SHAP Explainer¶
Overview¶
The SHAP (SHapley Additive exPlanations) explainer provides model-agnostic explanations for tabular molecular data by calculating Shapley values for each feature. SHAP values represent the contribution of each feature to the model's prediction.
Class: Shap
¶
Initialization¶
from chemxai.explainers import Shap
explainer = Shap(
model=model,
background_tensor=background_data,
test_tensor=test_data,
device=device
)
Parameters¶
- model (
torch.nn.Module
): The trained model to be explained - background_tensor (
torch.Tensor
): Background data used to establish baseline for SHAP calculations - test_tensor (
torch.Tensor
): Test data to be explained - device (
torch.device
): Device for computations (CPU or GPU)
Methods¶
explain_local(index)
¶
Generates local explanations for a specific instance by calculating SHAP values.
Parameters:
- index (int
): Index of the instance in the test set to be explained
Returns: - list: SHAP values for each feature of the specified instance
Example:
# Explain the first instance
explanation = explainer.explain_local(index=0)
print(f"SHAP values: {explanation}")
explain_global()
¶
Generates global explanations by calculating the mean absolute SHAP values across all instances.
Returns: - list: Mean absolute SHAP values for each feature across all instances
Example:
# Get global feature importance
global_explanation = explainer.explain_global()
print(f"Global feature importance: {global_explanation}")
Usage Example¶
import torch
from chemxai.explainers import Shap
from chemxai.data import qm9_tabular
# Load data
qm9 = qm9_tabular()
train_loader, _, test_loader, _, _, _, _ = qm9.get_paired_dataloaders_tabular(
batch_size=32,
descriptor_type='Morgan',
morgan_radius=3,
morgan_nBits=512
)
# Get background and test data
background_batch = next(iter(train_loader))

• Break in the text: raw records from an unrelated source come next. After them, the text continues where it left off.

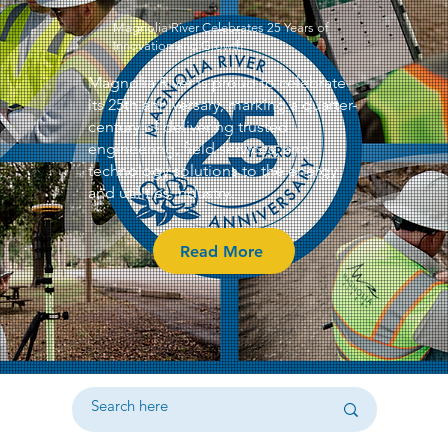
Magnolia River Celebrates 25 Years of
Innovation and Growth
Magnolia River is proud to celebrate
its 25th anniversary, marking a quarter-
century of delivering trusted
engineering, field services, and
technology solutions to the energy
and utilities industry.
Read More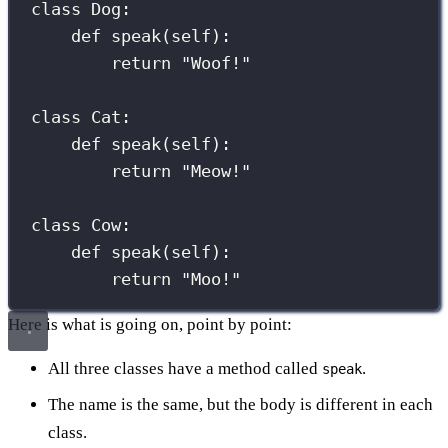
class
Dog
:
def
speak
(
self
):
return
"
Woof!
"
class
Cat
:
def
speak
(
self
):
return
"
Meow!
"
class
Cow
:
def
speak
(
self
):
return
"
Moo!
"
Here is what is going on, point by point:
All three classes have a method called
.
speak
The name is the same, but the body is different in each
class.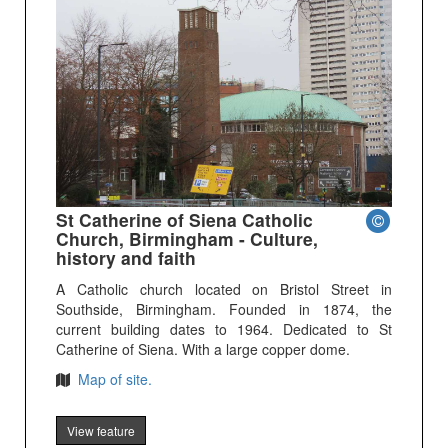
St Catherine of Siena Catholic
Church, Birmingham - Culture,
history and faith
A Catholic church located on Bristol Street in
Southside, Birmingham. Founded in 1874, the
current building dates to 1964. Dedicated to St
Catherine of Siena. With a large copper dome.
Map of site.
View feature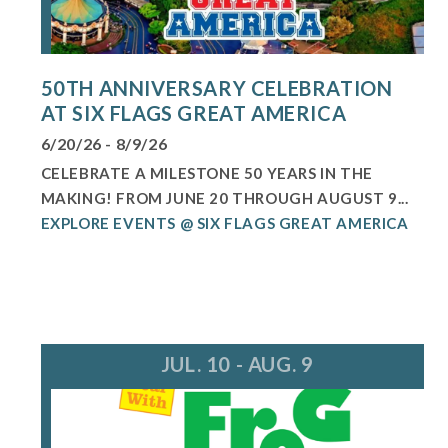
50TH ANNIVERSARY CELEBRATION
AT SIX FLAGS GREAT AMERICA
6/20/26 - 8/9/26
CELEBRATE A MILESTONE 50 YEARS IN THE
MAKING! FROM JUNE 20 THROUGH AUGUST 9...
EXPLORE EVENTS @ SIX FLAGS GREAT AMERICA
JUL. 10 - AUG. 9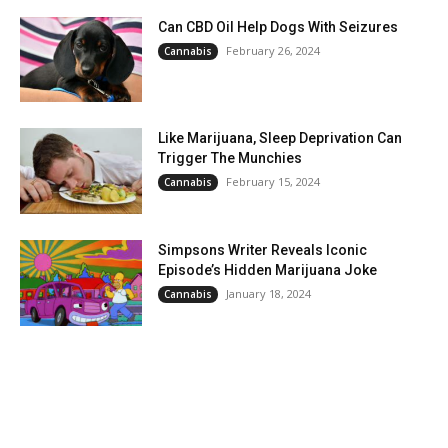
Can CBD Oil Help Dogs With Seizures
February 26, 2024
Cannabis
Like Marijuana, Sleep Deprivation Can
Trigger The Munchies
February 15, 2024
Cannabis
Simpsons Writer Reveals Iconic
Episode’s Hidden Marijuana Joke
January 18, 2024
Cannabis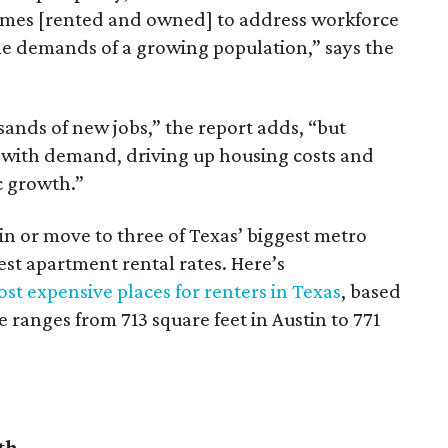
omes [rented and owned] to address workforce
he demands of a growing population,” says the
sands of new jobs,” the report adds, “but
 with demand, driving up housing costs and
c growth.”
 in or move to three of Texas’ biggest metro
hest apartment rental rates. Here’s
st expensive places for renters in Texas
, based
ranges from 713 square feet in Austin to 771
th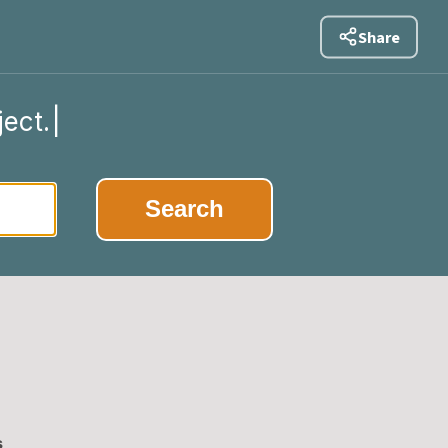
Share
ject.
|
Search
s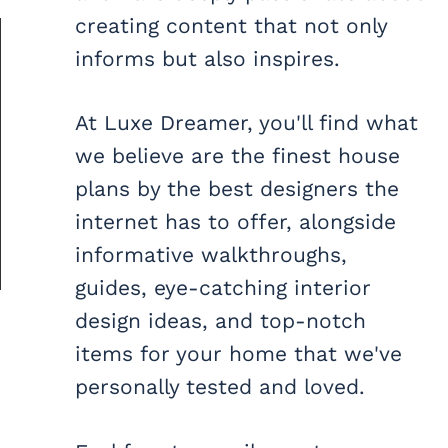
creating content that not only
informs but also inspires.
At Luxe Dreamer, you'll find what
we believe are the finest house
plans by the best designers the
internet has to offer, alongside
informative walkthroughs,
guides, eye-catching interior
design ideas, and top-notch
items for your home that we've
personally tested and loved.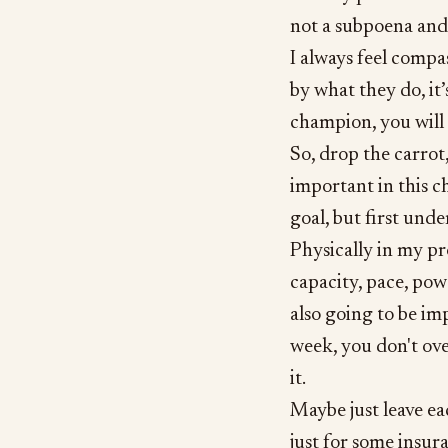
not a subpoena and i
I always feel compa
by what they do, it
champion, you will f
So, drop the carrot,
important in this c
goal, but first und
Physically in my p
capacity, pace, powe
also going to be im
week, you don't ove
it.
Maybe just leave ea
just for some insur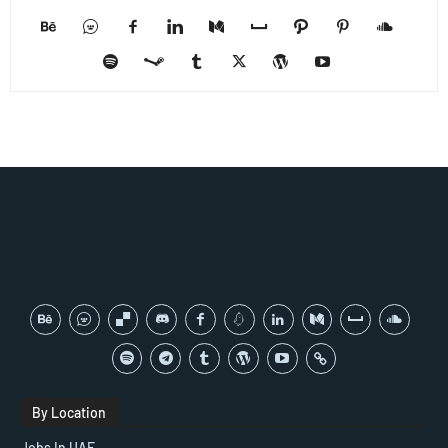
By Location
Jobs In UAE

test_batch = next(iter(test_loader))
# Initialize explainer
explainer = Shap(
model=your_model,
background_tensor=background_batch[0],
test_tensor=test_batch[0],
device=torch.device('cuda' if torch.cuda.is_available() else 'cpu')
)
# Generate local explanation
local_explanation = explainer.explain_local(index=0)
# Generate global explanation
global_explanation = explainer.explain_global()
Technical Details¶
SHAP Values Calculation¶
The explainer uses KernelExplainer from the SHAP library, which:
- Takes the background data to establish a baseline
- Calculates Shapley values by evaluating the model on coalitions of features
- Returns values that sum to the difference between the prediction and the baseline
Model Compatibility¶
- Works with any PyTorch model that accepts tabular input
- Automatically handles tensor conversion between PyTorch and NumPy
- Supports both regression and classification tasks
Performance Considerations¶
- Background data size affects computation time
- Larger test sets will take longer to process
- GPU acceleration is supported for model inference